Si l’établissement de crédit a saisi la justice dans le délai de prescription, l’emprunteur est redevable et il aurait à rembourser les dettes. L’établissement prêteur ira alors saisir le juge pour lui délivrer l’ordonnance lui permettant d’obtenir le remboursement de sa créance. Le débiteur ne peut alors faire valoir son droit. Mais lorsque l’huissier de justice lui remet une ordonnance, il dispose d’un délai d’un mois pour émettre une opposition. Il peut alors opposer que l’action est prescrite. Si le débiteur n’a pas réagi pendant ce délai d’un mois, et n’a pas fait opposition, le titulaire de créance peut alors demander l’exécution de la décision et contraindre l’emprunteur du paiement à payer les créances. La décision ne pourra être poursuivie que pendant une durée de 10 ans selon l’article L 111-4 du Code de Procédure civile d’exécution.

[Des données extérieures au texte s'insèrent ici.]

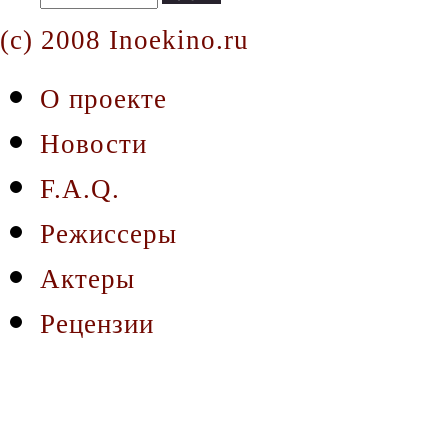
(c) 2008 Inoekino.ru
О проекте
Новости
F.A.Q.
Режиссеры
Актеры
Рецензии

Le délai de 10 ans peut s’étaler en cas d’un délai plus long de dettes en recouvrement. L’emprunteur doit honorer ses dettes bancaires et ses emprunts si l’action du créancier est située dans ce délai.
Bon à savoir : pour saisir les comptes d’un débiteur ou ses ressources salariales, l’établissement bancaire ou l’entreprise à qui l’emprunter doit de l’argent doit faire une action en justice pour obtenir un jugement. Le créancier ne peut aussi réclamer l’exécution d’une obligation s’il ne dispose pas de preuves. C’est selon l’article 1315 du Code civil. Il doit ainsi conserver soigneusement les éléments prouvant sa réclamation en paiement (factures, bons de livraison etc.). Il doit également intervenir le plus rapidement possible si une créance qui est au bout de son terme de prescription.

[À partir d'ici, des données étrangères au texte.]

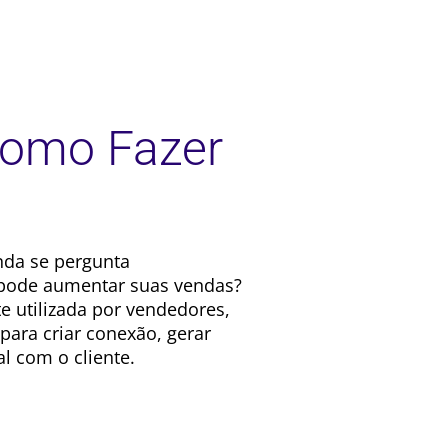
Como Fazer
nda se pergunta
 pode aumentar suas vendas?
 utilizada por vendedores,
para criar conexão, gerar
l com o cliente.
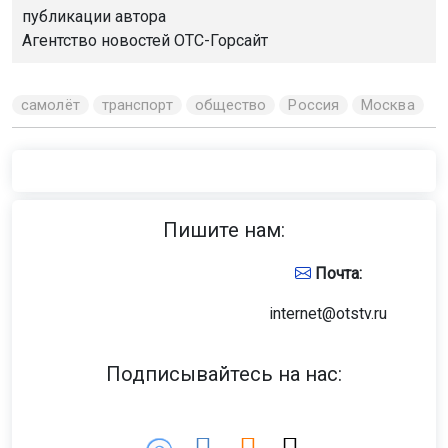
публикации автора
Агентство новостей
ОТС-Горсайт
самолёт
транспорт
общество
Россия
Москва
Пишите нам:
Почта:
internet@otstv.ru
Подписывайтесь на нас:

Certains organismes prêteurs peuvent poursuivre leurs clients au-delà du délai de prescription. Pour ce, ils peuvent les menacer de saisir leur bien immobilier ou leurs revenus ou les menacer de poursuites judiciaires. Ils visent ainsi à pousser le débiteur à une reconnaissance de dettes. Mais si le délai de prescription est dépassé, le redevable pourrait s’échapper à ses dettes. Notons toutefois que rares sont les cas où les organismes bancaires ne décident pas de poursuivre les emprunteurs non solvables. Se soustraire à leur remboursement est ainsi peu fréquent même en cas de procédure de rétablissement judiciaire.

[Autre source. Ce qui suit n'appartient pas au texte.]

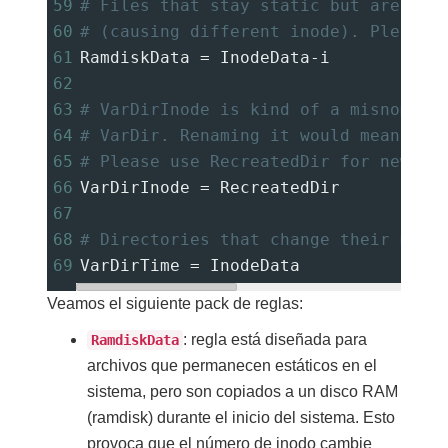
59
# Files that stay static but are cop
60
# (causing different inode). Please 
61
RamdiskData 
=
 InodeData-i
62
63
# VarDirInode is kind of a misnomer,
64
# VarDir. Renaming it would mean tou
65
# Please use RecreatedDir for new ru
66
VarDirInode 
=
 RecreatedDir
67
68
# Directories that change their mtim
69
VarDirTime 
=
 InodeData
Veamos el siguiente pack de reglas:
: regla está diseñada para
RamdiskData
archivos que permanecen estáticos en el
sistema, pero son copiados a un disco RAM
(ramdisk) durante el inicio del sistema. Esto
provoca que el número de inodo cambie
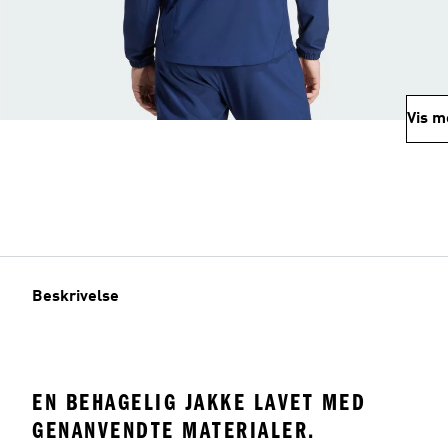
Vis m
Beskrivelse
EN BEHAGELIG JAKKE LAVET MED
GENANVENDTE MATERIALER.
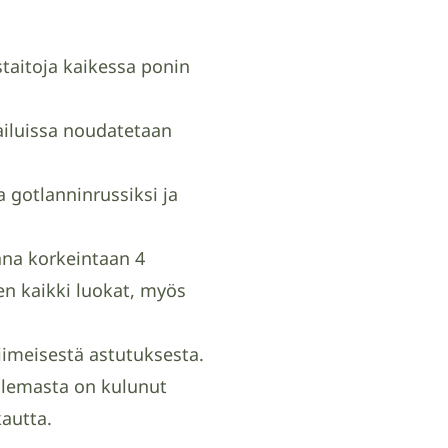
staitoja kaikessa ponin
pailuissa noudatetaan
 gotlanninrussiksi ja
.
ana korkeintaan 4
äen kaikki luokat, myös
viimeisestä astutuksesta.
olemasta on kulunut
kautta.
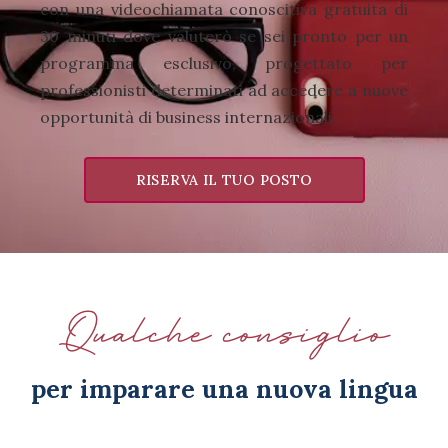
con una videochiamata conoscitiva gratuita di
30 minuti dove valuterò se sei pronto per un
programma esclusivo, progettato per
professionisti determinati ad accedere a nuove
opportunità di business internazionali.
RISERVA IL TUO POSTO
Qualche consiglio
per imparare una nuova lingua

Le délai de forclusion est proche du délai de prescription. Ce délai touche les découverts bancaires ayant plus de 3 mois, les crédits d’une durée de plus de 3 mois, et d’un montant ne dépassant pas 21 342 euros. Le tribunal d’instance est le seul habilité à déterminer le montant du prêt à la consommation. Il n’est pas applicable aux emprunts professionnels. Comme le délai de prescription, il court aussi après deux ans à partir du premier impayé. Si l’établissement prêteur laisse ainsi passer plus de deux ans pour demander le remboursement des fonds devant le tribunal, le débiteur peut faire valoir le délai de forclusion. La dette sera annulée. Par ailleurs, dans le cas d’un aménagement de dettes, le débiteur peut également jouir de ce délai de forclusion à compter du premier incident de paiement dans le cadre du rééchelonnement de dettes.

Les dettes bancaires se prescrivent au bout de 2 ans. Les banques ont intérêt à respecter ce délai. Autrement, elles ne peuvent plus intenter une action en justice après le dépassement de ce délai.